From: Sergey Senozhatsky
Date: Tue Jun 29 2021 - 11:42:23 EST


On (21/06/29 16:33), Petr Mladek wrote:
> The standard printk() tries to flush the message to the console
> immediately. It tries to take the console lock. If the lock is
> already taken then the current owner is responsible for flushing
> even the new message.
>
> There is a small race window between checking whether a new message is
> available and releasing the console lock. It is solved by re-checking
> the state after releasing the console lock. If the check is positive
> then console_unlock() tries to take the lock again and process the new
> message as well.
[..]
> diff --git a/kernel/printk/printk.c b/kernel/printk/printk.c
> index 142a58d124d9..87411084075e 100644
> --- a/kernel/printk/printk.c
> +++ b/kernel/printk/printk.c
> @@ -2545,6 +2545,7 @@ void console_unlock(void)
> bool do_cond_resched, retry;
> struct printk_info info;
> struct printk_record r;
> + u64 next_seq;
>
> if (console_suspended) {
> up_console_sem();
> @@ -2654,8 +2655,10 @@ void console_unlock(void)
> cond_resched();
> }
>
> - console_locked = 0;
> + /* Get consistent value of the next-to-be-used sequence number. */
> + next_seq = console_seq;
>
> + console_locked = 0;
> up_console_sem();
>
> /*
> @@ -2664,7 +2667,7 @@ void console_unlock(void)
> * there's a new owner and the console_unlock() from them will do the
> * flush, no worries.
> */
> - retry = prb_read_valid(prb, console_seq, NULL);
> + retry = prb_read_valid(prb, next_seq, NULL);
> printk_safe_exit_irqrestore(flags);
>
> if (retry && console_trylock())

Maybe it's too late here in my time zone, but what are the consequences
of this race?

`retry` can be falsely set, console_trylock() does not spin on owner,
so the context that just released the lock can grab it again only if
it's unlocked.

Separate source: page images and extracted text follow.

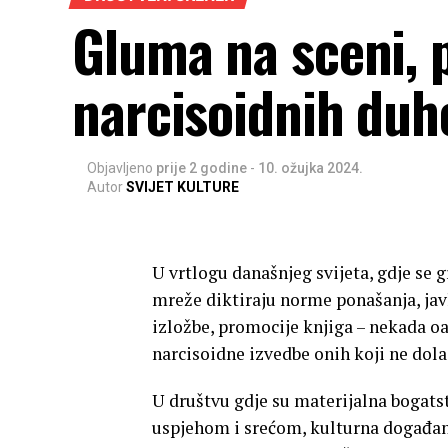
Gluma na sceni, 
narcisoidnih duh
Objavljeno
prije 2 godine
-
10. ožujka 2024.
Autor
SVIJET KULTURE
U vrtlogu današnjeg svijeta, gdje se g
mreže diktiraju norme ponašanja, javl
izložbe, promocije knjiga – nekada oa
narcisoidne izvedbe onih koji ne dola
U društvu gdje su materijalna bogatst
uspjehom i srećom, kulturna događanj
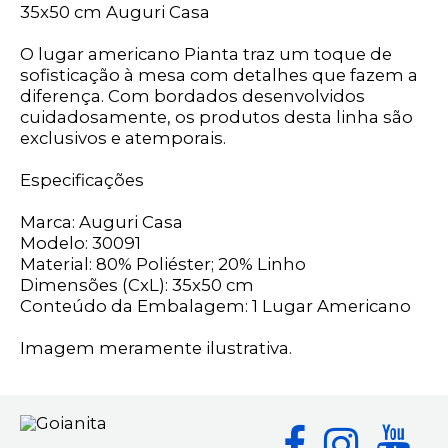
35x50 cm Auguri Casa
O lugar americano Pianta traz um toque de
sofisticação à mesa com detalhes que fazem a
diferença. Com bordados desenvolvidos
cuidadosamente, os produtos desta linha são
exclusivos e atemporais.
Especificações
Marca: Auguri Casa
Modelo: 30091
Material: 80% Poliéster; 20% Linho
Dimensões (CxL): 35x50 cm
Conteúdo da Embalagem: 1 Lugar Americano
Imagem meramente ilustrativa.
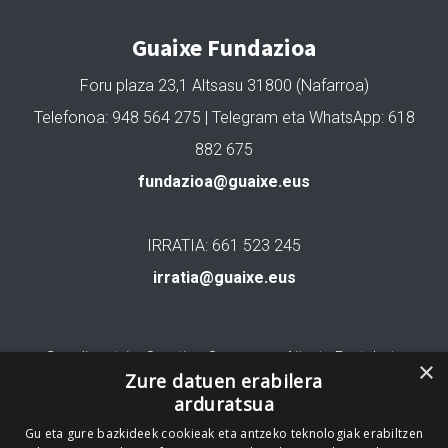
Guaixe Fundazioa
Foru plaza 23,1 Altsasu 31800 (Nafarroa)
Telefonoa: 948 564 275 | Telegram eta WhatsApp: 618
882 675
fundazioa@guaixe.eus
IRRATIA: 661 523 245
irratia@guaixe.eus
Gure lizentzia
: Creative Commons Aitortu Partekatu
×
Zure datuen erabilera
arduratsua
Codesyntaxek garatua
Gu eta gure bazkideek cookieak eta antzeko teknologiak erabiltzen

For the context that just has released the console_sem
and then acquired it again, because of the race, - console_seq will be
valid after it acquires the lock, then it'll jump to `retry` and
re-validated the console_seq - prb_read_valid(). If it's valid, it'll
print the message; and should another CPU printk that CPU will spin on
owner and then the current console_sem owner will yield to it via
console_lock_spinning branch.

One way or the other, good catch and nice to have it fixed.

Acked-by: Sergey Senozhatsky <senozhatsky@xxxxxxxxxxxx>